Endothelial nitric oxide synthase produces NO, a freely diffusible gas, acting as a second messenger for signaling vascular smooth muscle relaxation, causing vasodilation and lowering of blood pressure. However, a fall in NO steady-state level results in endothelial dysfunction, failure of smooth muscle relaxation, and consequent hypertension (Engler and Engler, 2004; Fraga, et al., 2011). In this regard, we determined whether WUFCB, WFRCB and epicathchin modulated NO generation in endothelial cells.
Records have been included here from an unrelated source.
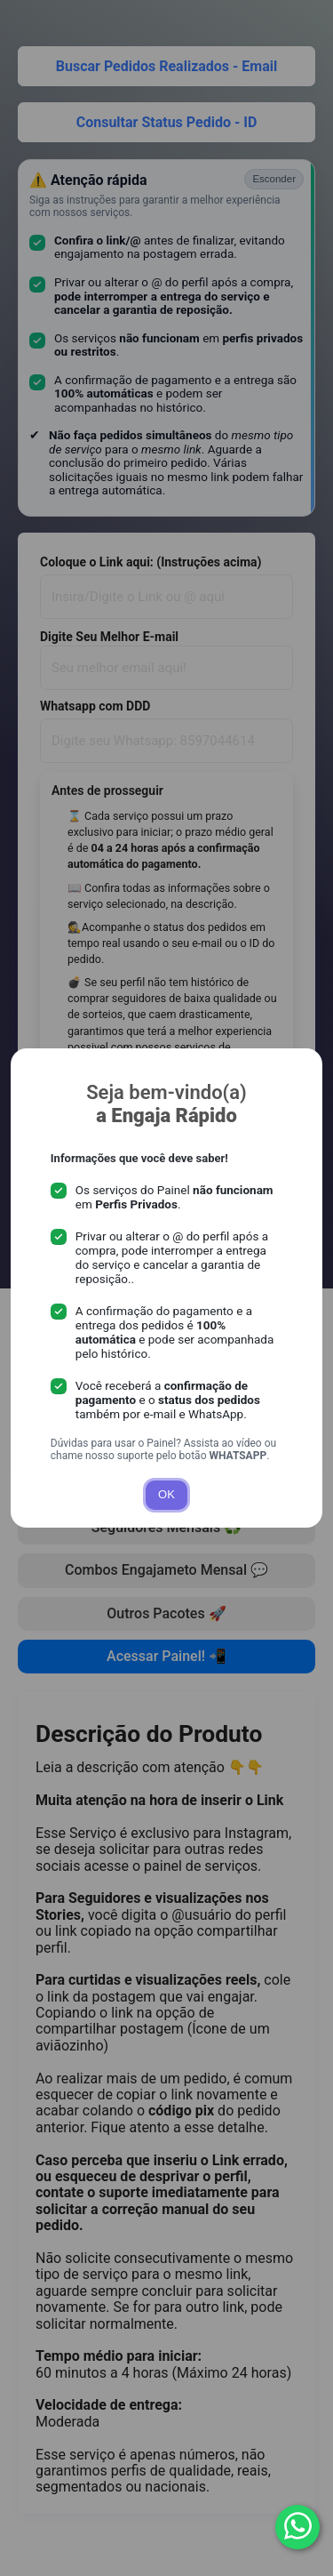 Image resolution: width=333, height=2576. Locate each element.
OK (166, 1494) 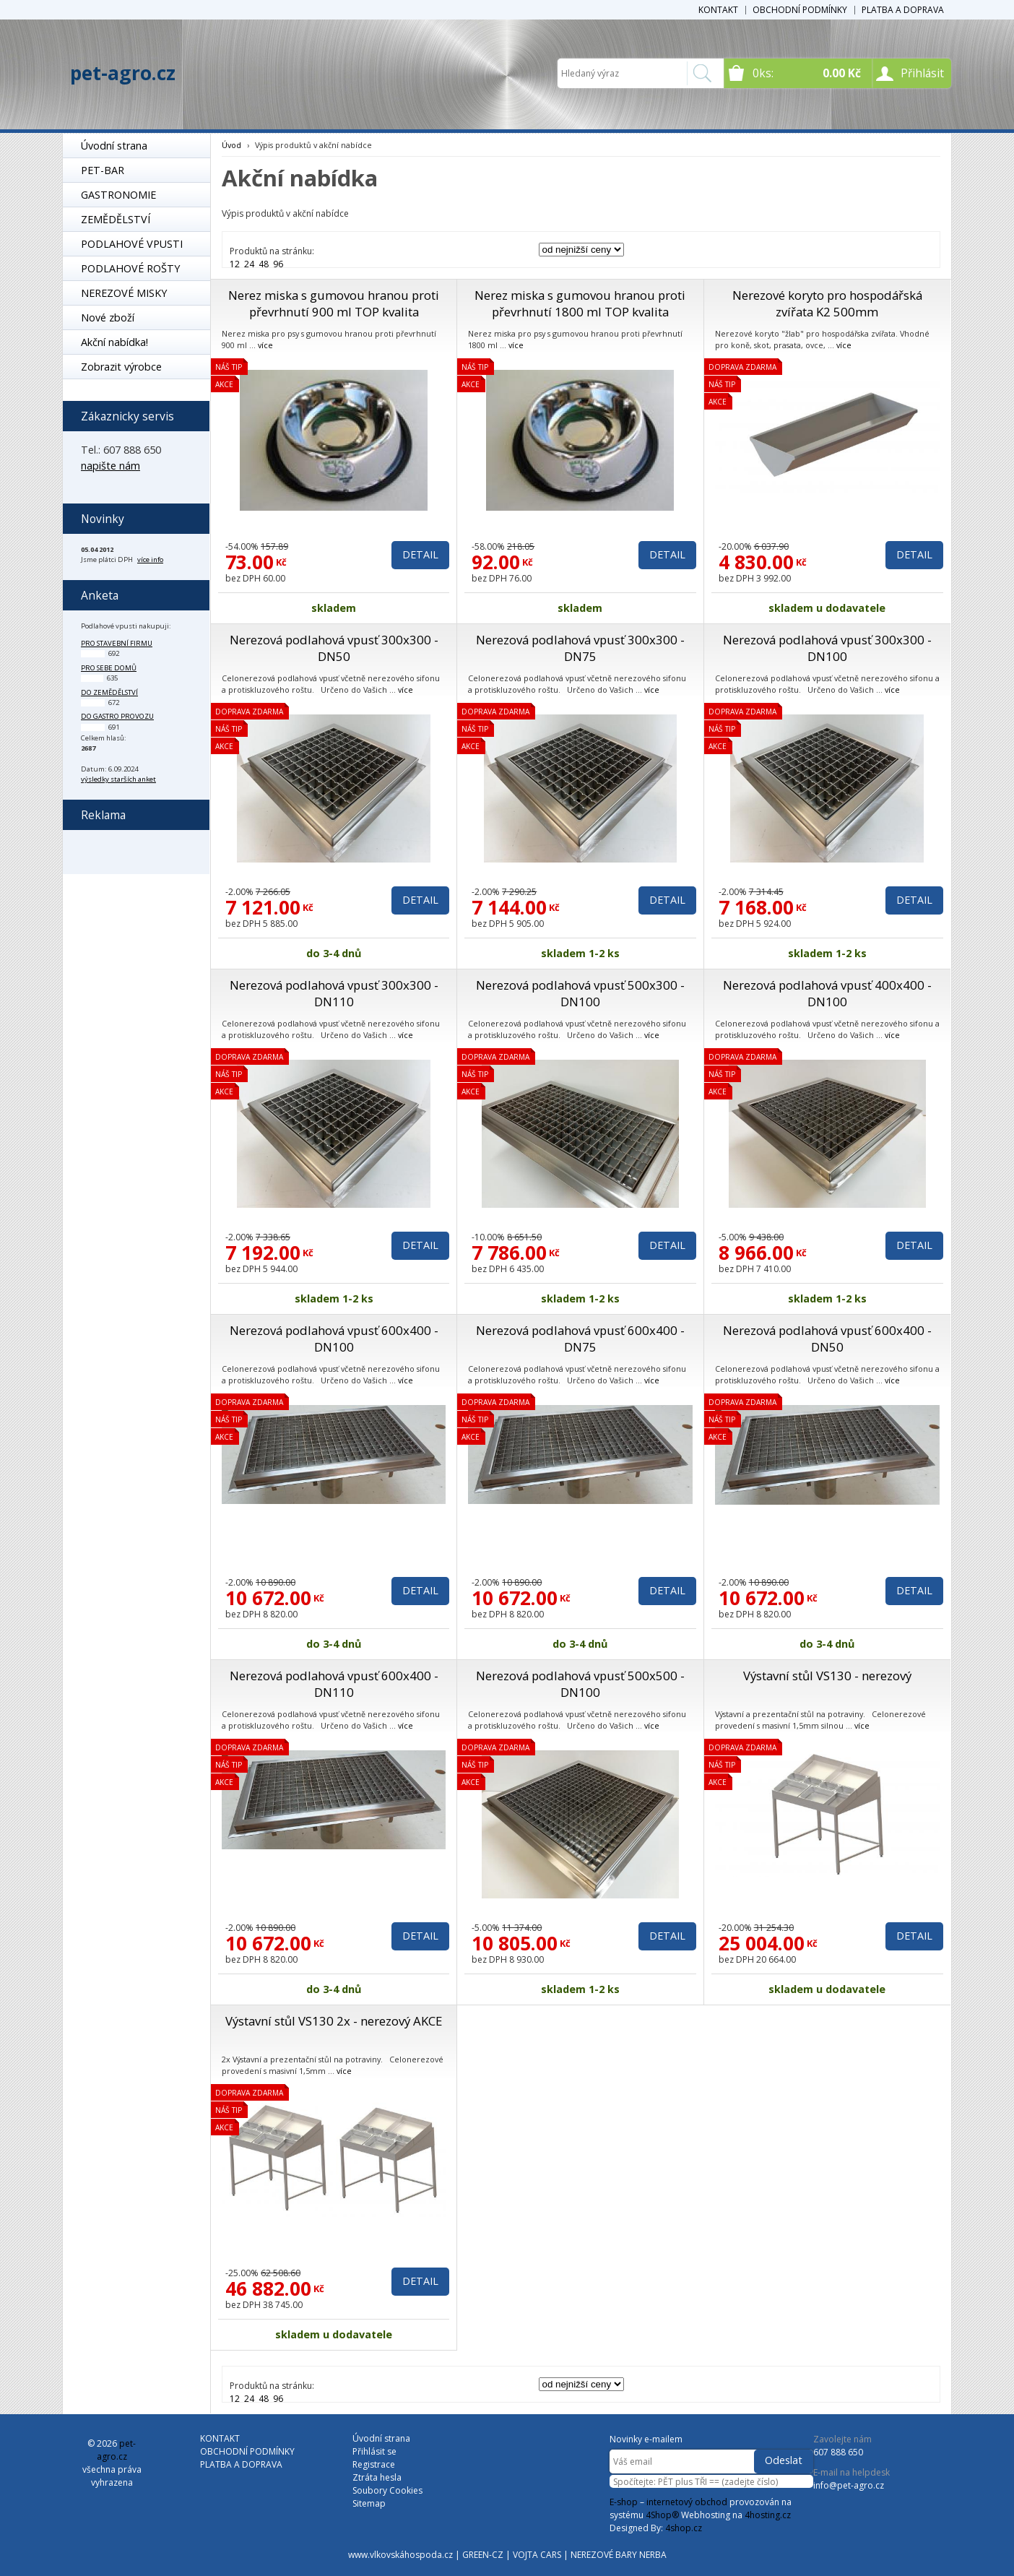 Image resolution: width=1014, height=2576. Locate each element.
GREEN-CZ (482, 2555)
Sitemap (369, 2503)
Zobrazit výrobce (121, 366)
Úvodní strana (114, 145)
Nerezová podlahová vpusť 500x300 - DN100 (580, 993)
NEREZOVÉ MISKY (124, 293)
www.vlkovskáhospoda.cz (400, 2555)
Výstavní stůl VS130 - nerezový (827, 1675)
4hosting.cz (768, 2515)
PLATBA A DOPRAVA (903, 10)
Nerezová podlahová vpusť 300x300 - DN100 (827, 648)
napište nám (110, 465)
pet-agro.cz (123, 73)
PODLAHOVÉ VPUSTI (132, 244)
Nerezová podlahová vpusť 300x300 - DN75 (580, 648)
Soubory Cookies (387, 2490)
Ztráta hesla (377, 2477)
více (265, 345)
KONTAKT (718, 10)
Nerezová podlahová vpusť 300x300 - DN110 (334, 993)
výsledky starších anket (118, 779)
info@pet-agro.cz (848, 2485)
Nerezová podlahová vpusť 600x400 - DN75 (580, 1338)
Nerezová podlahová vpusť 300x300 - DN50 (334, 648)
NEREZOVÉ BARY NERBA (619, 2555)
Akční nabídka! (114, 342)
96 (278, 264)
NO is a short-lived free radical that rapidly reacts with molecular oxygen to yield nitrogen dioxide, dinitrogen trioxide and nitrite. Nitrite is the only stable product. Nitrite levels in the culture medium were determined as an index of NO synthesis by using the Griess reagent (Chu et al., 2017). Incubation with samples for 18 h demonstrated that epicatechin had no significant effect on NO generation (Figure 4). Alternatively, treatment of endothelial cells with 300-µg mL^-1 WUFCB resulted in 116.38% NO generation compared with the untreated cells (100%). In other words, WUFCB has the potency to increase NO generation in endothelial cells. This result is in agreement with previous reports (Engler and Engler, 2004) that demonstrated that polyphenol-rich cocoa could activate eNOS for synthesis NO, inhibit arginase and NADPH oxidase, leading to lower levels of O₂^-.; it could also raise the level of NO (Giovanni et al., 2014). Moreover, tetramers and higher polymers of procyanidin were related to the activation of eNOS. According to the analysis of WUFCB using HPLC-DAD (data not shown), the content of tetramer and higher degree of polymerization (DP) procyanidins were abundant in WUFCB.

Conclusion

This study demonstrated the basis for the exploitation of polyphenolic compounds extracted from Taiwan cocoa beans. The results provided profiles of polyphenol compounds of WFRCB compared to WUFCB. WUFCB is rich in catechins compounds; additionally, WUFCB exerts a marked vascular protective activity in endothelial cells induced by H₂O₂ that could be attributed to the higher levels of polyphenols, such as epicatechin, catechin, EGC, EGCG and other compounds, present in WUFCB. These exert their protective action against oxidative stress through scavenging ROS, and modulate NO generation. Therefore, WUFCB has a great potential for preventing endothelial dysfunction and related complications.